In December 2009, author Ally Condie signed a three-book deal with Dutton Children’s Books, an imprint of Penguin Young Readers Group. Her first book in the trilogy is called “Matched.”
As a newspaper reporter, I’ve had the opportunity to speak with Ally twice — just after her book deal was announced and just prior to the release of “Matched” — and I think what most stood out was how grounded Ally is. She seems genuinely surprised and humbled by her sudden burst of fame.
She describes the past year or so as crazy, but great.
“It’s starting to sink in,” Ally said. She never had any outside help before, but now has someone who helps with her kids six hours a week, which she says “isn’t very much, but it is a difference.”
“Mostly it’s been learning to manage the different scale of the writing,” Ally said. “I’ve been writing books for a long time, almost 8 years. I’ve been writing for several hours a day. But it’s more. This is bigger. There’s more travel. More people who have wanted to do an interview. It’s been interesting to learn how to balance and I don’t know if I’ve figured it out yet. ”

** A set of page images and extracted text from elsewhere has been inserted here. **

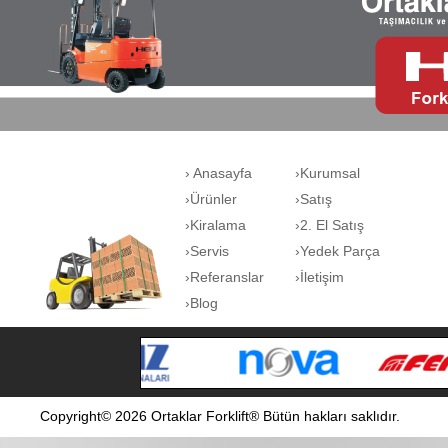
› Anasayfa
›Kurumsal
›Ürünler
›Satış
›Kiralama
›2. El Satış
›Servis
›Yedek Parça
›Referanslar
›İletişim
›Blog
Copyright© 2026 Ortaklar Forklift® Bütün hakları saklıdır.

Ally says the idea for “Matched” — a dystopian romance — came from a combination of experiences, including chaperoning a high school prom when she used to be a teacher and a discussion she had with her husband about defining marriage.
Ally built her new world around the idea of matching. “I felt like, my husband should be credited for that, too,” she told me. “He’s an economist and he said, ‘What if we could write the perfect a logarithm to line people up, like matchmaking?'”
Matchmaking is not a new idea, Ally said. There are websites that purport to do that now. What she did was make it different by involving the government.
From there, she had to build a world that would feel realistic, and that involved asking some key questions. In what kind of a world would this take place? What would need to happen in order for this to be accepted? And what’s going on?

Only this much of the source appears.